Lepas maghrib bersiap bertempur dengan tumpukan cucian piring.
Belum sempat kusentuh piring-piring kotor itu ada terdengar suara motor berhenti, senang sekali suamiku pulang malam ini.
Rumah terang benderang, langit mendadak berbintang padahal dari siang tertutup awan.
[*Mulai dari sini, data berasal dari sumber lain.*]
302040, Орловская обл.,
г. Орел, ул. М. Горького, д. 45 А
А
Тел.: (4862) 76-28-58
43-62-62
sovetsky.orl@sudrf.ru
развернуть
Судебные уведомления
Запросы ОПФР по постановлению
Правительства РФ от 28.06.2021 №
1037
Pelukan mesra membuatku suka walau disertai aroma bau keringat seharian di jalanan. Maklum, suamiku sudah seminggu ini mengikuti penataran di luar kota.
"Anak-anak di mana?"
"Di rumah neneknya," jawabku sambil membantu menurunkan tas di punggungnya.
"Mam, ada oleh-oleh," kata suamiku sambil kedip-kedip genit, kumisnya yang belum bercukur seminggu naik turun seperti melambai ingin kutarik.
"Apa sih Pah?" tanyaku, berharap sesuatu yang menarik hatiku.
Lalu dia keluarkan sesuatu dari saku dalam jaket kulitnya.
"Senter?"
"Iya, ini senter ajaib sayang. Tadi beli di ...."
"Duhh, mulai dehh ngumpulin barang-barang ngga jelas lagi," aku memotong saja kata-katanya. Kecewa, kirain dapat oleh-oleh apa, tau-tau barang rongsokan lagi. Hobbynya memang mengumpulkan barang antik.